Since the gardener’s goal for growing garlic is to produce a healthy bulb — not seeds — you’ll want to remove that scape so that the plant’s energy and nutrients can continue focusing on producing a robust bulb.
But note that scapes are completely edible — like garlicky green onions by with a firm stem — so enjoy the cook’s bonus while you wait for your garlic to mature.
4. Stay on top of weeds
Although I’ve placed this topic further down the list, it’s very important to frequently weed the bed. Garlic bulbs and their root systems are greedy feeders and should not compete with other fast-growing and similarly hungry plants. Such as weeds.
Mulching helps a lot, but when a weed does sneak into the bed, be sure to completely remove it, roots and all.
Take care when digging around the garlic stems. Depending on the timing, garlic bulbs can be quite large — their root systems are even larger — and can occupy 3 or 4 times the diameter of the stem.
In addition, the bulbs are very, very fragile during this growth stage, so you’ll want to avoid injurying the bulb with a shovel or claw.
5. Monitor for yellowing or browning
Because the garlic bulb grows completely underground, it’s of course impossible to use the bulb as the signal for when to harvest.
Instead, keep an eye on the plant’s leaves. Late in May or into June, you might notice the tips of the leaves starting to brown and dry out, followed by a yellowing of the top halves of the leaves.
This is not a sign of disease or distress, but rather the signal that your garlic plants are nearing full maturity. When the top halves of the plants are yellow and/or brown, they’re ready to harvest!
Don’t wait too long, though!

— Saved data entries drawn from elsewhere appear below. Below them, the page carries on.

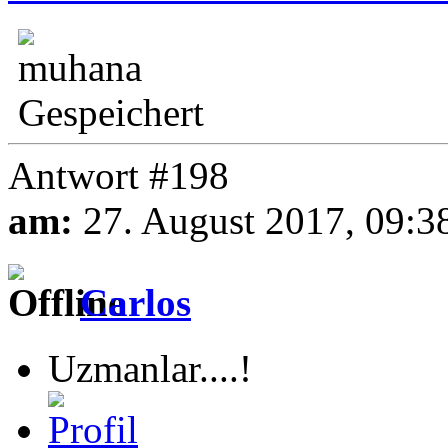
Gespeichert
Antwort #198
am:
27. August 2017, 09:3
Carlos
Uzmanlar....!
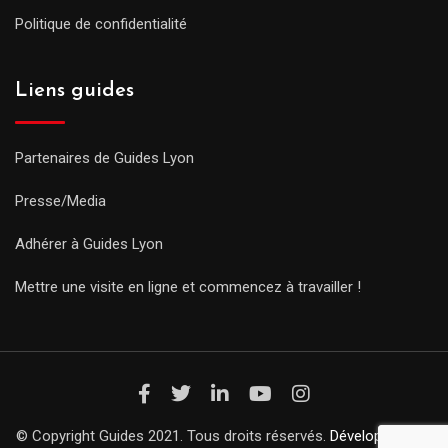
Politique de confidentialité
Liens guides
Partenaires de Guides Lyon
Presse/Media
Adhérer à Guides Lyon
Mettre une visite en ligne et commencez à travailler !
© Copyright Guides 2021. Tous droits réservés.
Développement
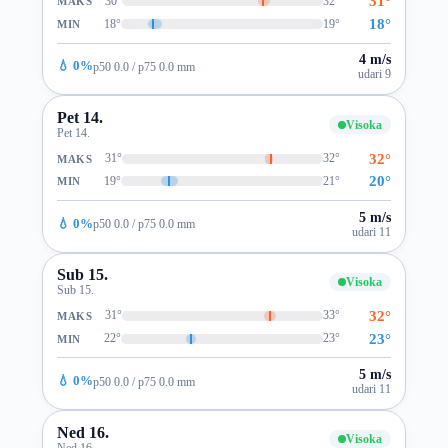
31°
30°
32°
MAKS
18°
18°
19°
MIN
4 m/s
💧 0%
p50 0.0 / p75 0.0 mm
udari 9
Pet 14.
Visoka
Pet 14.
32°
31°
32°
MAKS
20°
19°
21°
MIN
5 m/s
💧 0%
p50 0.0 / p75 0.0 mm
udari 11
Sub 15.
Visoka
Sub 15.
32°
31°
33°
MAKS
23°
22°
23°
MIN
5 m/s
💧 0%
p50 0.0 / p75 0.0 mm
udari 11
Ned 16.
Visoka
Ned 16.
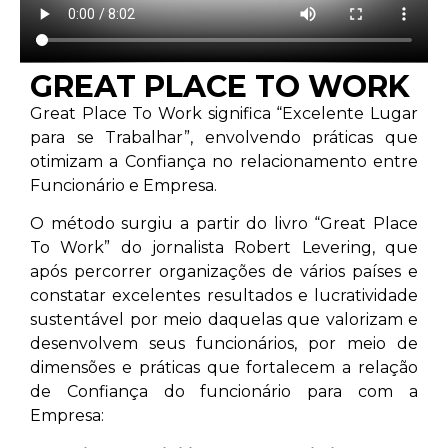
GREAT PLACE TO WORK
Great Place To Work significa “Excelente Lugar
para se Trabalhar”, envolvendo práticas que
otimizam a Confiança no relacionamento entre
Funcionário e Empresa.
O método surgiu a partir do livro “Great Place
To Work” do jornalista Robert Levering, que
após percorrer organizações de vários países e
constatar excelentes resultados e lucratividade
sustentável por meio daquelas que valorizam e
desenvolvem seus funcionários, por meio de
dimensões e práticas que fortalecem a relação
de Confiança do funcionário para com a
Empresa:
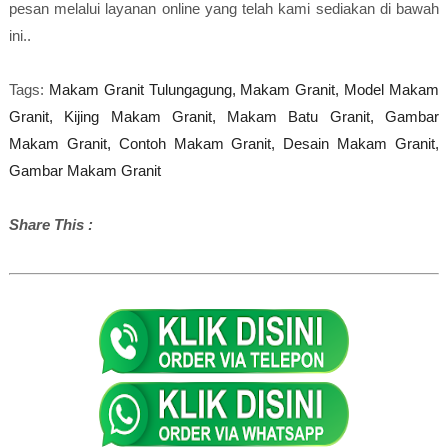
pesan melalui layanan online yang telah kami sediakan di bawah
ini..
Tags:
Makam Granit Tulungagung,
Makam Granit,
Model Makam
Granit,
Kijing Makam Granit,
Makam Batu Granit,
Gambar
Makam Granit,
Contoh Makam Granit,
Desain Makam Granit,
Gambar Makam Granit
Share This :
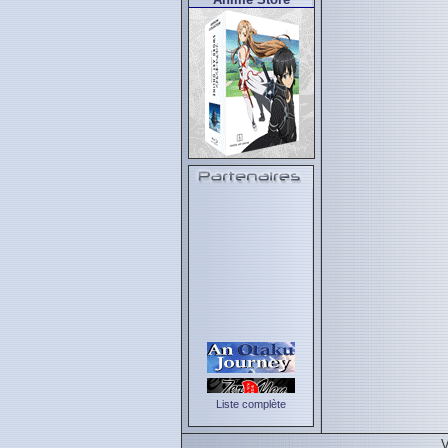
Liste complète
V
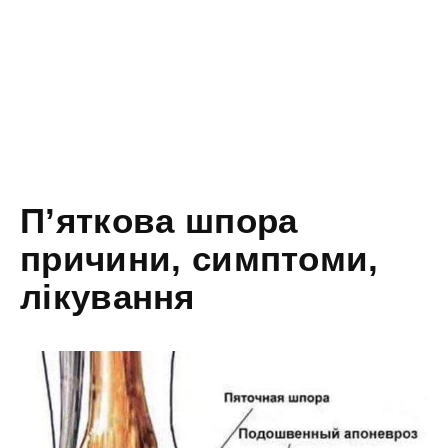
П’яткова шпора
причини, симптоми,
лікування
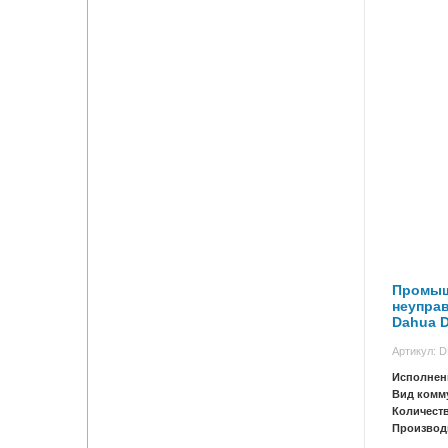
Промыш
неупра
Dahua D
Артикул: 
Исполнен
Вид комм
Количест
Производ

In the photo above, there are three varieties of garlic, visibly separated into bunches. The two on the left were harvested at an optimum time. The variety on the right, however, should’ve been harvested the week prior.
Waiting until most of the plant is brown and dried impacts the quality of the bulbs. They’re still perfectly edible and tasty, but will not (and did not) store well.
Why does this matter? If you’re consuming all of the bulbs by summer’s end, there really is no impact. But, if you were hoping to store the bulbs over the winter and/or use them for planting the next season’s crop, a poorly timed harvest can eliminate that possibility.
I hope these tips for growing garlic will be helpful as we move through garlic season, and that you enjoy a beautiful and tasty bounty!